Second, customer attitudes will warm towards someone who is able to solve several different problems for them, whether those are sales based or service based. Knowing that one employee can handle multiple interactions creates trust and appreciation between customers and employees, which can lead to additional sales down the road.

Upselling

Similar to “What else can I help you with,” sellers in particular are often trained to suggest add-ons to their customer’s purchases. If someone is choosing a book by one author, for example, the seller should mention the rest of the author’s backlist, or point out that something similar is on the bestseller lists for example. While this often comes under the category of solving all of a customer’s problem, too many sellers treat this as rote, just another part of their “spiel.”

When sellers treat upselling as solving the problem the customer doesn’t even know they have yet, the process of upselling becomes more engaging for the customer. Now the seller isn’t just recommending something random. They are recommending shoe polish because leather shoes get wet, another book by the same author because they’re on sale, or an upgrade to a service because in the long run it will be less expensive than what the customer has now.
This changes the entire tone of the interaction, and customers are more likely to make the choice to purchase.

Welcoming Environment

It is incredibly important that employees are healthy, happy, and excited to be at their jobs. When customers enter an environment where all of the employees are coughing and clearly ill, exhausted, or just unhappy to be there, customers will pick up on the mood of your employees. They’re less likely to stay at the store or office for a long time. This reduces the ability of your employees to upsell, solve problems, and can even hurt your brand reputation.

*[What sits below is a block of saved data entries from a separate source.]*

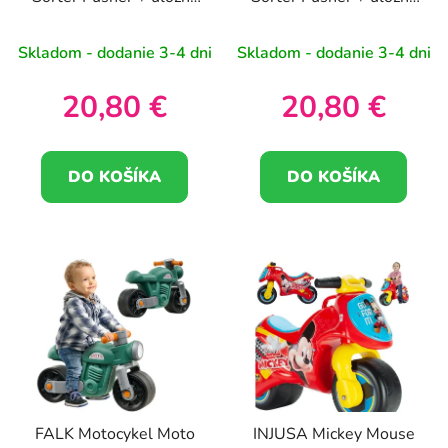
d
priestor Horn
priestor Horn
u
Skladom - dodanie 3-4 dni
Skladom - dodanie 3-4 dni
k
t
20,80 €
20,80 €
o
v
DO KOŠÍKA
DO KOŠÍKA
FALK Motocykel Moto
INJUSA Mickey Mouse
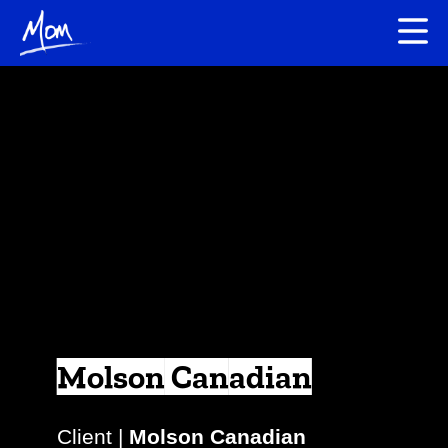
Molson Canadian
Client |
Molson Canadian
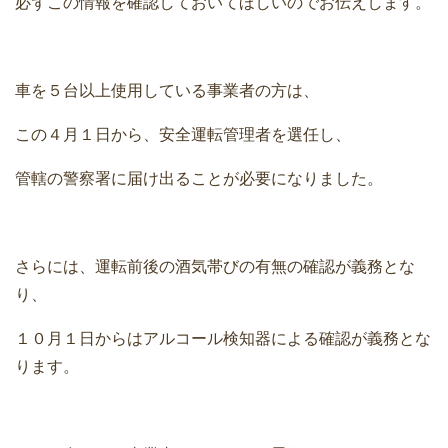
必ずこの情報を確認しておいてほしいのでお伝えします。
車を５台以上使用している事業者の方は、
この４月１日から、安全運転管理者を選任し、
管轄の警察署に届け出ることが必要になりました。
さらには、運転前後の酒気帯びの有無の確認が義務とな
り、
１０月１日からはアルコール検知器による確認が義務とな
ります。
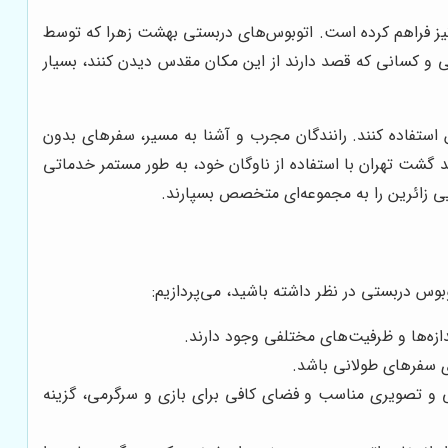
 نیز فراهم کرده است. اتوبوس‌های دربستی بهشت زهرا که توسط
ی و کسانی که قصد دارند از این مکان مقدس دیدن کنند، بسیار
استفاده کنند. رانندگان مجرب و آشنا به مسیر، سفرهای بدون
 گشت تهران با استفاده از ناوگان خود، به طور مستمر خدماتی
یی زائرین را به مجموعه‌ای متخصص بسپارند.
وس دربستی در نظر داشته باشید، می‌پردازیم:
ازه‌ها و ظرفیت‌های مختلفی وجود دارند.
ی سفرهای طولانی باشد.
ی و تصویری مناسب و فضای کافی برای بازی و سرگرمی، گزینه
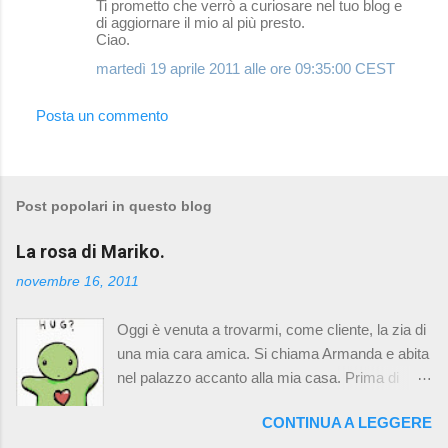
Ti prometto che verrò a curiosare nel tuo blog e
di aggiornare il mio al più presto.
Ciao.
martedì 19 aprile 2011 alle ore 09:35:00 CEST
Posta un commento
Post popolari in questo blog
La rosa di Mariko.
novembre 16, 2011
Oggi è venuta a trovarmi, come cliente, la zia di
una mia cara amica. Si chiama Armanda e abita
nel palazzo accanto alla mia casa. Prima di
andarsene abbiamo chiacchierato un po' e il
CONTINUA A LEGGERE
discorso è finito sulla mia morosa Mariko. Le ho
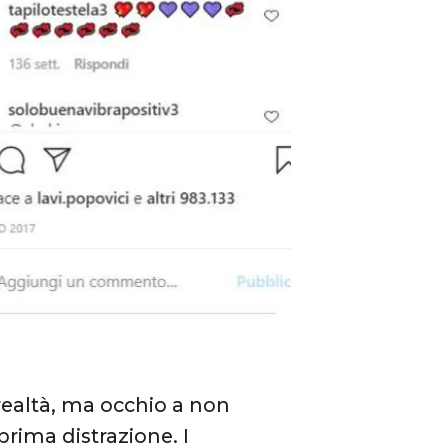
n realtà, ma occhio a non
prima distrazione. I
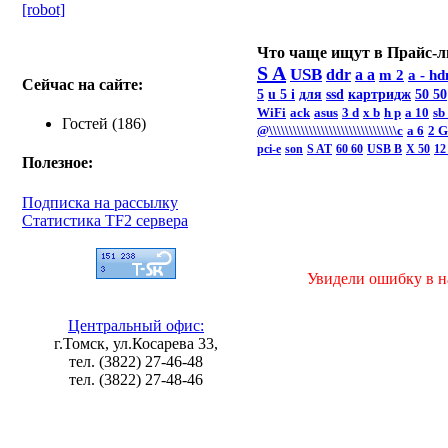
[robot]
Что чаще ищут в Прайс-л
S A
USB
ddr
a a
m 2
a -
hd
Сейчас на сайте:
5
u 5 i
для
ssd
картридж
50 50
WiFi
ack
asus
3 d
x b
h p
a 10
sb
Гостей (186)
@\\\\\\\\\\\\\\\\\\\\\\\\\\\\\\\\c
а 6
2 
pci-e
son
S AT
60 60
USB B
X 50
12
Полезное:
Подписка на рассылку
Статистика TF2 сервера
Увидели ошибку в на
Центральный офис:
г.Томск, ул.Косарева 33,
тел. (3822) 27-46-48
тел. (3822) 27-48-46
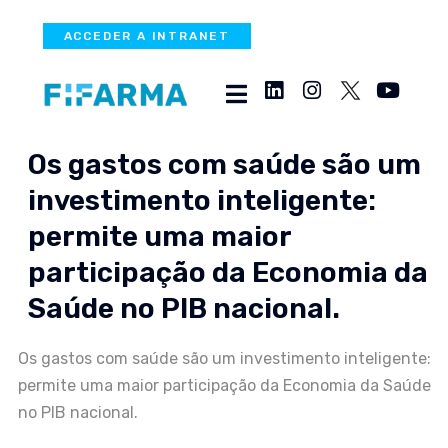
ACCEDER A INTRANET
Os gastos com saúde são um
investimento inteligente:
permite uma maior
participação da Economia da
Saúde no PIB nacional.
Os gastos com saúde são um investimento inteligente:
permite uma maior participação da Economia da Saúde
no PIB nacional.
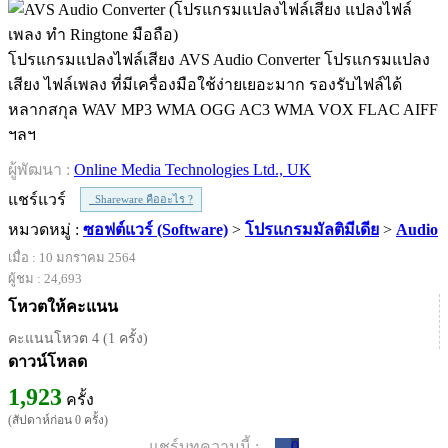
โปรแกรมแปลงไฟล์เสียง AVS Audio Converter โปรแกรมแปลง
เสียง ไฟล์เพลง ที่มีเครื่องมือใช้ง่ายเยอะมาก รองรับไฟล์ได้
หลากสกุล WAV MP3 WMA OGG AC3 WMA VOX FLAC AIFF
ฯลฯ
ผู้พัฒนา :
Online Media Technologies Ltd., UK
แชร์แวร์
Shareware คืออะไร ?
หมวดหมู่ :
ซอฟต์แวร์ (Software)
>
โปรแกรมมัลติมีเดีย
>
Audio
เมื่อ : 10 มกราคม 2564
ผู้ชม : 24,693
โหวตให้คะแนน
คะแนนโหวต 4 (1 ครั้ง)
ดาวน์โหลด
1,923
ครั้ง
(สัปดาห์ก่อน 0 ครั้ง)
แชร์บทความนี้ :
0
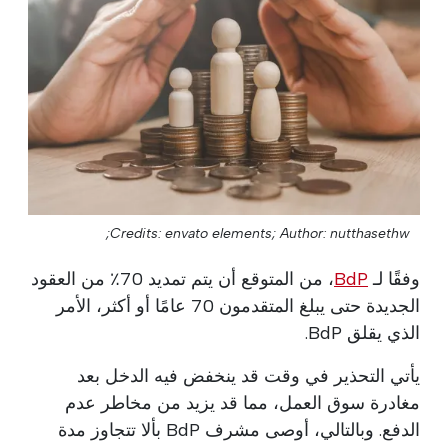
Credits: envato elements;
Author: nutthasethw;
وفقًا لـ
BdP
، من المتوقع أن يتم تمديد 70٪ من العقود
الجديدة حتى يبلغ المتقدمون 70 عامًا أو أكثر، الأمر
الذي يقلق BdP.
يأتي التحذير في وقت قد ينخفض فيه الدخل بعد
مغادرة سوق العمل، مما قد يزيد من مخاطر عدم
الدفع. وبالتالي، أوصى مشرف BdP بألا تتجاوز مدة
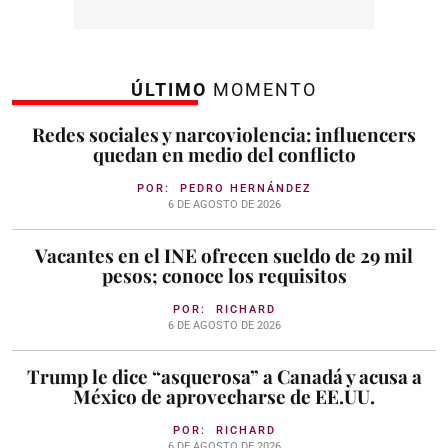
ÚLTIMO
MOMENTO
Redes sociales y narcoviolencia: influencers
quedan en medio del conflicto
POR:
PEDRO HERNÁNDEZ
6 DE AGOSTO DE 2026
Vacantes en el INE ofrecen sueldo de 29 mil
pesos; conoce los requisitos
POR:
RICHARD
6 DE AGOSTO DE 2026
Trump le dice “asquerosa” a Canadá y acusa a
México de aprovecharse de EE.UU.
POR:
RICHARD
6 DE AGOSTO DE 2026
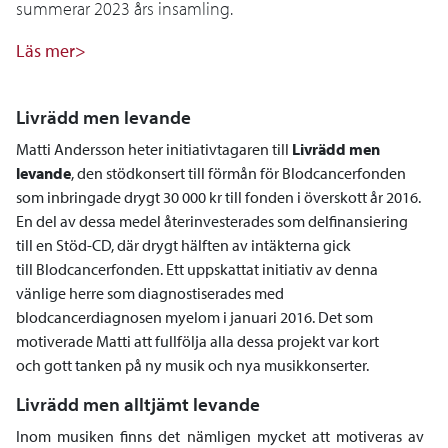
summerar 2023 års insamling.
Läs mer>
Livrädd men levande
Matti Andersson heter initiativtagaren till
Livrädd men
levande
, den stödkonsert till förmån för Blodcancerfonden
som inbringade drygt 30 000 kr till fonden i överskott år 2016.
En del av dessa medel återinvesterades som delfinansiering
till en Stöd-CD, där drygt hälften av intäkterna gick
till Blodcancerfonden. Ett uppskattat initiativ av denna
vänlige herre som diagnostiserades med
blodcancerdiagnosen myelom i januari 2016. Det som
motiverade Matti att fullfölja alla dessa projekt var kort
och gott tanken på ny musik och nya musikkonserter.
Livrädd men alltjämt levande
Inom musiken finns det nämligen mycket att motiveras av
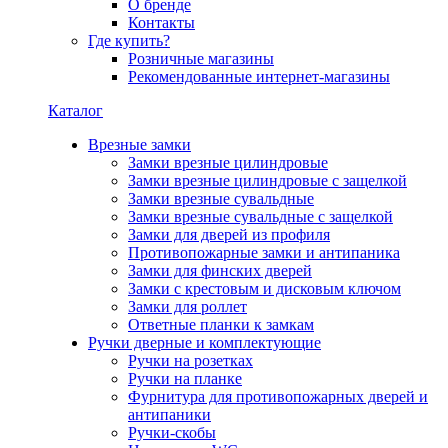
О бренде
Контакты
Где купить?
Розничные магазины
Рекомендованные интернет-магазины
Каталог
Врезные замки
Замки врезные цилиндровые
Замки врезные цилиндровые с защелкой
Замки врезные сувальдные
Замки врезные сувальдные с защелкой
Замки для дверей из профиля
Противопожарные замки и антипаника
Замки для финских дверей
Замки с крестовым и дисковым ключом
Замки для роллет
Ответные планки к замкам
Ручки дверные и комплектующие
Ручки на розетках
Ручки на планке
Фурнитура для противопожарных дверей и
антипаники
Ручки-скобы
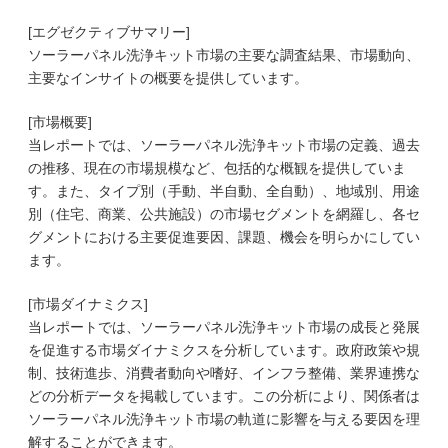
[エグゼクティブサマリー]
ソーラーパネル洗浄キット市場の主要な調査結果、市場動向、
主要なインサイトの概要を提供しています。
[市場概要]
当レポートでは、ソーラーパネル洗浄キット市場の定義、過去
の推移、現在の市場規模など、包括的な概観を提供していま
す。また、タイプ別（手動、半自動、全自動）、地域別、用途
別（住宅、商業、公共施設）の市場セグメントを網羅し、各セ
グメントにおける主要促進要因、課題、機会を明らかにしてい
ます。
[市場ダイナミクス]
当レポートでは、ソーラーパネル洗浄キット市場の成長と発展
を促進する市場ダイナミクスを分析しています。政府政策や規
制、技術進歩、消費者動向や嗜好、インフラ整備、業界連携な
どの分析データを掲載しています。この分析により、関係者は
ソーラーパネル洗浄キット市場の軌道に影響を与える要因を理
解することができます。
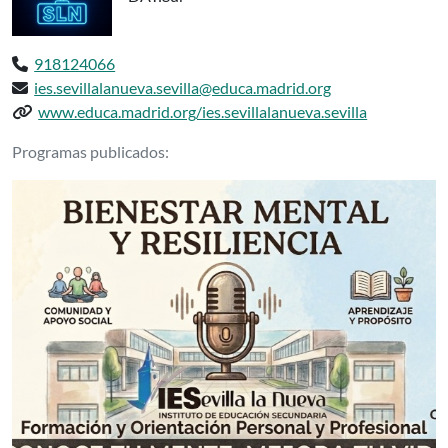
Teléfono:
918124066
Email:
ies.sevillalanueva.sevilla@educa.madrid.org
Web del centro:
www.educa.madrid.org/ies.sevillalanueva.sevilla
Podcasts delIES SEVILLA LA NUEVA Sevil
Programas publicados:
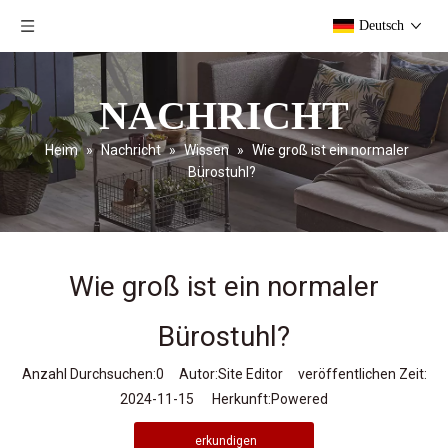
Deutsch
NACHRICHT
Heim
»
Nachricht
»
Wissen
»
Wie groß ist ein normaler
Bürostuhl?
Wie groß ist ein normaler
Bürostuhl?
Anzahl Durchsuchen:
0
Autor:Site Editor veröffentlichen Zeit:
2024-11-15 Herkunft:
Powered
erkundigen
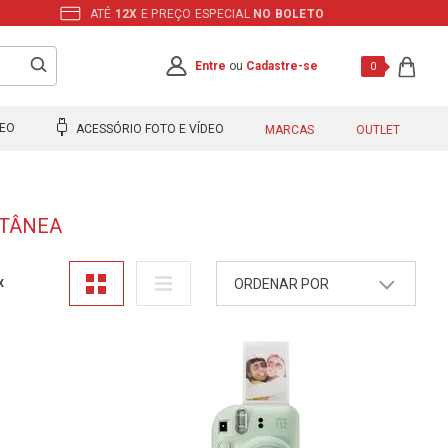
ATÉ
12X
E PREÇO ESPECIAL
NO BOLETO
Entre
ou
Cadastre-se
0
DEO
ACESSÓRIO FOTO E VÍDEO
MARCAS
OUTLET
NTÂNEA
ORDENAR POR
X
A - Z
Z - A
Mais Vendidos
Maior Preço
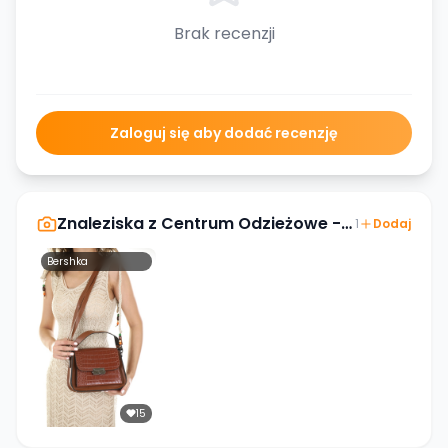
Brak recenzji
Zaloguj się aby dodać recenzję
Znaleziska z
Centrum Odzieżowe - odzież używana
1
Dodaj
Bershka
15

The best way to make sure your employees stay home when they’re sick and come to work when they’re well is to have leave policies that support healthy individuals and families. The ability to telework, flexible work times, and being forgiving about someone who is on salary but is occasionally late can go a long ways towards solving “attitude” problems, improving your overall staffing. Having happy employees improves the way your customers interact with the business, and in the long run, is just better for the business.

When you relate company policies to how they influence employee behavior, and how employee behavior influences customer behavior, you are more likely to get employee buy-in. Help employees implement changes by showing them how and why they matter.